IDENTIFICATION OF EXTREMELY LOW FREQUENCY ERROR COMPONENTS IN THE GLOBAL POSITIONING SYSTEM (GPS)/WIDE AREA AUGMENTATION SYSTEM (WAAS) POSITION SOLUTION

Abstract

The Wide Area Augmentation System (WAAS) was intended to "augment" the basic Global Positioning System (GPS) navigation service to the necessary level to support precision approach operations equivalent to the Instrument Landing System (ILS). For a variety of reasons, this has not been achieved. Full implementation of the system will require improvements to all four principal components: accuracy, integrity, availability, and continuity [7], [9]. Previous work has addressed integrity problems by improved algorithms [12]. Availability and continuity have been and may continue to be improved by increasing the number of Wide-area Reference Stations (WRSs) and expanding and improving the geostationary platforms that broadcast the WAAS corrections. This dissertation, for the first time, addresses the needed improvements to the accuracy component by identifying extremely low frequency error components in the WAAS position solution that are of significant magnitude, representing between 10 and 20 per cent of the total error.

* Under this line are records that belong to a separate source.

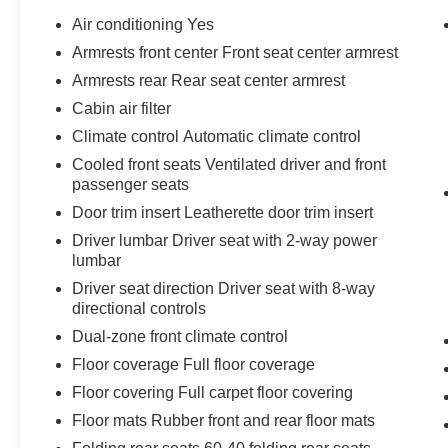
Air conditioning Yes
Awards:
Armrests front center Front seat center armrest
* 2019 KBB.com 10 Best SUVs Under $30,000 *
Armrests rear Rear seat center armrest
2019 KBB.com 10 Favorite New-for-2019 Cars *
2019 KBB.com Brand Image Awards * 2019
Cabin air filter
KBB.com Best Resale Value Awards
Climate control Automatic climate control
Cooled front seats Ventilated driver and front
passenger seats
Door trim insert Leatherette door trim insert
Driver lumbar Driver seat with 2-way power
lumbar
Driver seat direction Driver seat with 8-way
directional controls
Dual-zone front climate control
Floor coverage Full floor coverage
Floor covering Full carpet floor covering
Floor mats Rubber front and rear floor mats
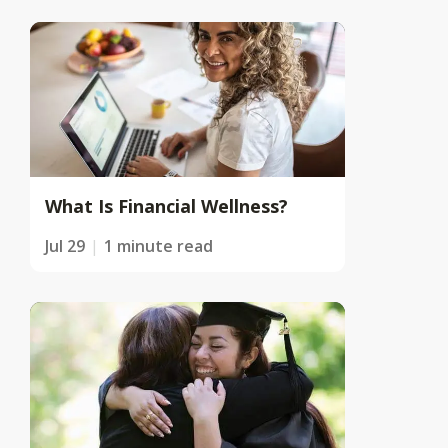
What Is Financial Wellness?
Jul 29
1 minute read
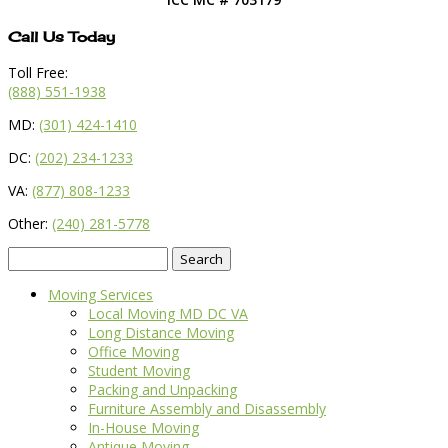
Call Us Today
Toll Free:
(888) 551-1938
MD:
(301) 424-1410
DC:
(202) 234-1233
VA:
(877) 808-1233
Other:
(240) 281-5778
Search
for:
Moving Services
Local Moving MD DC VA
Long Distance Moving
Office Moving
Student Moving
Packing and Unpacking
Furniture Assembly and Disassembly
In-House Moving
Antique Moving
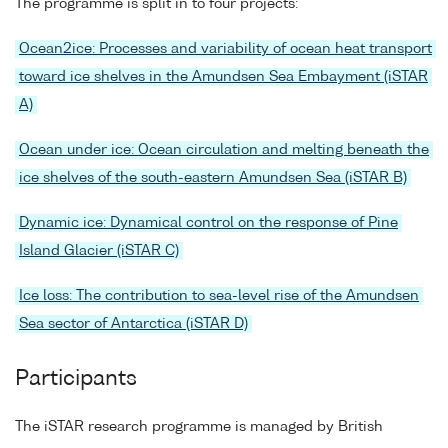
The programme is split in to four projects:
Ocean2ice: Processes and variability of ocean heat transport
toward ice shelves in the Amundsen Sea Embayment (iSTAR
A)
Ocean under ice: Ocean circulation and melting beneath the
ice shelves of the south-eastern Amundsen Sea (iSTAR B)
Dynamic ice: Dynamical control on the response of Pine
Island Glacier (iSTAR C)
Ice loss: The contribution to sea-level rise of the Amundsen
Sea sector of Antarctica (iSTAR D)
Participants
The iSTAR research programme is managed by British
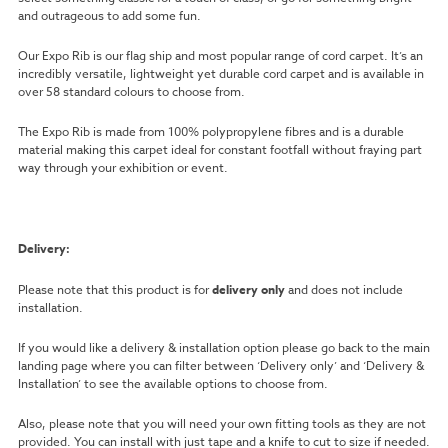
and outrageous to add some fun.
Our Expo Rib is our flag ship and most popular range of cord carpet. It’s an
incredibly versatile, lightweight yet durable cord carpet and is available in
over 58 standard colours to choose from.
The Expo Rib is made from 100% polypropylene fibres and is a durable
material making this carpet ideal for constant footfall without fraying part
way through your exhibition or event.
Delivery:
Please note that this product is for
delivery only
and does not include
installation.
If you would like a delivery & installation option please go back to the main
landing page where you can filter between ‘Delivery only’ and ‘Delivery &
Installation’ to see the available options to choose from.
Also, please note that you will need your own fitting tools as they are not
provided. You can install with just tape and a knife to cut to size if needed.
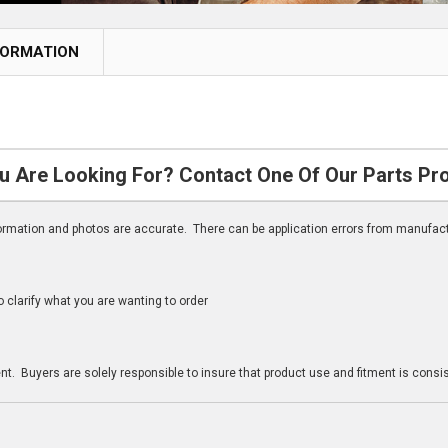
FORMATION
u Are Looking For? Contact One Of Our Parts Pr
nformation and photos are accurate. There can be application errors from manufac
clarify what you are wanting to order
n
t. Buyers are solely responsible to insure that product use and fitment is consist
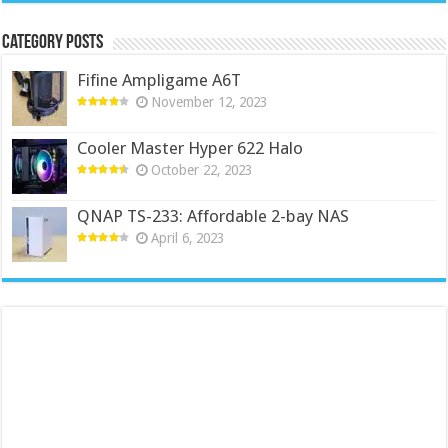
Category Posts
Fifine Ampligame A6T
November 12, 2023
Cooler Master Hyper 622 Halo
October 22, 2023
QNAP TS-233: Affordable 2-bay NAS
April 6, 2023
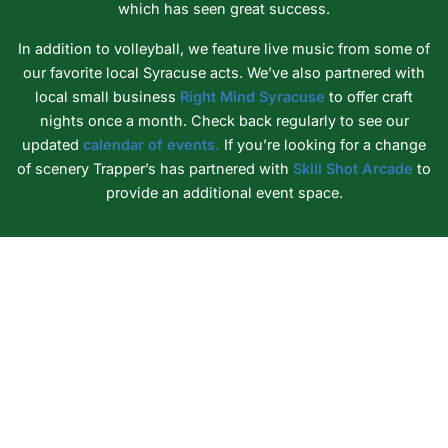
which has seen great success.
In addition to volleyball, we feature live music from some of
our favorite local Syracuse acts. We’ve also partnered with
local small business
Right Mind Syracuse
to offer craft
nights once a month. Check back regularly to see our
updated
calendar of events.
If you’re looking for a change
of scenery Trapper’s has partnered with
Skill Shot Arcade
to
provide an additional event space.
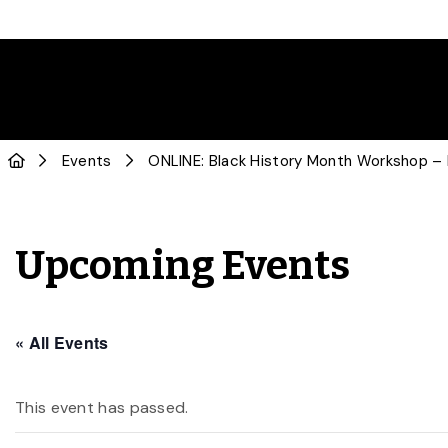
Events
ONLINE: Black History Month Workshop –
Upcoming Events
« All Events
This event has passed.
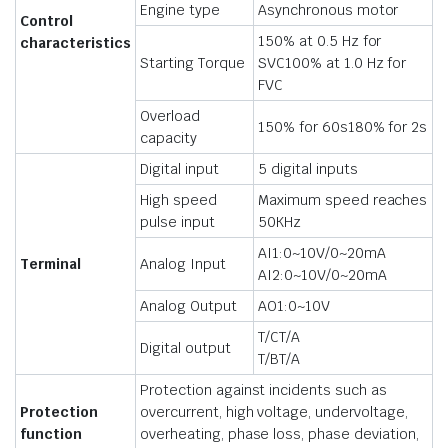
Engine type
Asynchronous motor
Control
150% at 0.5 Hz for
characteristics
Starting Torque
SVC100% at 1.0 Hz for
FVC
Overload
150% for 60s180% for 2s
capacity
Digital input
5 digital inputs
High speed
Maximum speed reaches
pulse input
50KHz
AI1:0~10V/0~20mA
Terminal
Analog Input
AI2:0~10V/0~20mA
Analog Output
AO1:0~10V
T/CT/A
Digital output
T/BT/A
Protection against incidents such as
Protection
overcurrent, high voltage, undervoltage,
function
overheating, phase loss, phase deviation,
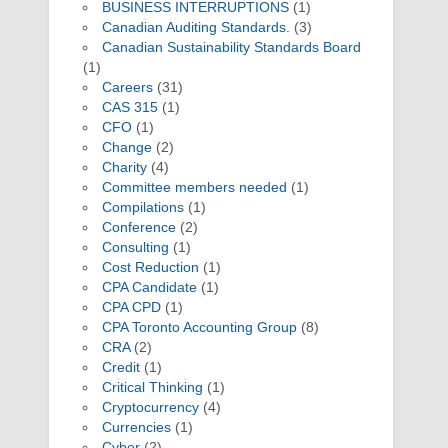
BUSINESS INTERRUPTIONS
(1)
Canadian Auditing Standards.
(3)
Canadian Sustainability Standards Board
(1)
Careers
(31)
CAS 315
(1)
CFO
(1)
Change
(2)
Charity
(4)
Committee members needed
(1)
Compilations
(1)
Conference
(2)
Consulting
(1)
Cost Reduction
(1)
CPA Candidate
(1)
CPA CPD
(1)
CPA Toronto Accounting Group
(8)
CRA
(2)
Credit
(1)
Critical Thinking
(1)
Cryptocurrency
(4)
Currencies
(1)
Cyber
(2)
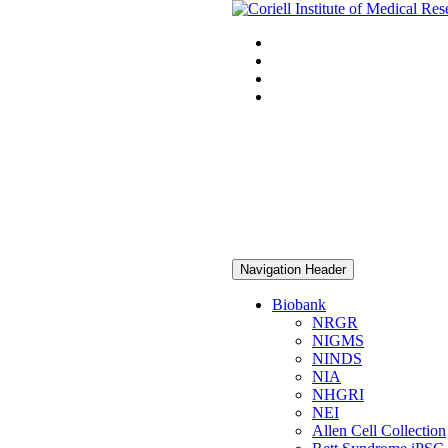
Navigation Header
Biobank
NRGR
NIGMS
NINDS
NIA
NHGRI
NEI
Allen Cell Collection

This work, for the first time, examines data collected over a multi-year period by several different types of WAAS receivers installed at diverse geographical locations across the WAAS coverage area. This was done both to eliminate any localized phenomena and to allow examination of the data for geographic or seasonal trends. The dissertation identifies hitherto undetected and ignored common spectral error components in all the data. A graphical representation and two separate spectral decomposition techniques are applied to the data to verify the presence of the error components.

Means of applying corrections for these errors are presented as well as areas of future research and investigation. If the corrections identified by this dissertation can be generally applied, the accuracy component of the WAAS will achieve the level necessary to support ILS quality precision approach operations and support further improvements to the integrity component. The corrections that have been identified in this dissertation can be easily implemented in the master station code managed by Raytheon. This will significantly improve the acceptability and usage of WAAS and lead to a cascade of system improvements that can enhance the capabilities of the Federal Aviation Administration's NextGen (Next Generation Air Transportation System) [32].